We successfully developed a CDSS for real time model informed precision antibiotic dosing at the bedside of the critically ill. This holds great promise for improving sepsis outcome. Therefore, we recently started the Right Dose Right Now multi-center randomized control trial to validate this concept in 420 patients with severe sepsis and septic shock.

摘要

引言

危重症患者的抗生素给药具有挑战性,因为他们的药代动力学(PK)会发生改变,并且可能随着疾病进展而迅速变化。标准给药常常导致药代动力学暴露不足。治疗药物监测(TDM)提供了一种潜在的解决方案,但需要采样和药代动力学知识,这会延迟决策支持。我们的理念是,抗生素给药支持应通过深度集成到电子健康记录(EHR)系统中,直接在床边提供。因此,我们开发了AutoKinetics,这是一种用于实时、模型指导的精准抗生素给药的临床决策支持系统(CDSS)。

目的

详细描述AutoKinetics的设计、开发、验证、测试和实施。

方法

我们创建了一个开发框架,并使用工作流程分析来促进与流行的EHR系统的集成。我们使用一个开发周期来迭代调整和扩展AutoKinetics的功能。此外,我们进行了文献综述,以选择并整合用于脓毒症的五种常用抗生素的药代动力学模型。最后,我们应对监管挑战,特别是与欧洲监管框架下的医疗器械法规相关的挑战。

结果

我们开发了一个基于SQL的关系数据库作为AutoKinetics的后端。我们开发了一个数据加载器以实时检索数据。
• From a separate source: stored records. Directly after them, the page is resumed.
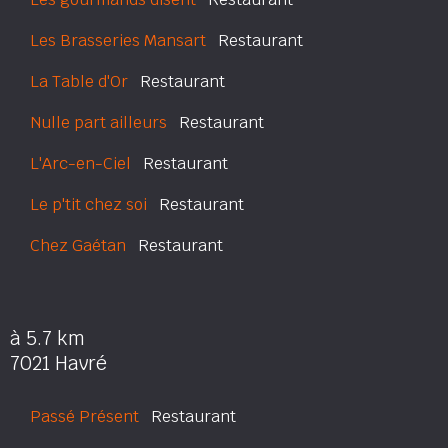
Les Brasseries Mansart
Restaurant
La Table d'Or
Restaurant
Nulle part ailleurs
Restaurant
L'Arc-en-Ciel
Restaurant
Le p'tit chez soi
Restaurant
Chez Gaétan
Restaurant
à 5.7 km
7021 Havré
Passé Présent
Restaurant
我们设计了一种临床给药算法,以找到一种给药方案,在临床相关的安全限制内维持抗生素的药代动力学暴露。如果需要,计算负荷剂量以尽量减少达到稳态所需的时间。最后,如果有血浆水平数据,应用基于贝叶斯估计的自适应给药。在模型开发、校准和验证之后,我们实现了对五种广泛使用的抗生素的支持。我们将AutoKinetics集成到两个流行的EHR系统(Metavision、Epic)中,并开发了一个用户界面,为医生提供文本和视觉反馈。

结论

我们成功开发了一种用于危重症患者床边实时模型指导的精准抗生素给药的CDSS。这对于改善脓毒症的治疗结果具有很大的前景。因此,我们最近启动了“立即正确给药”多中心随机对照试验,以在420例严重脓毒症和感染性休克患者中验证这一概念。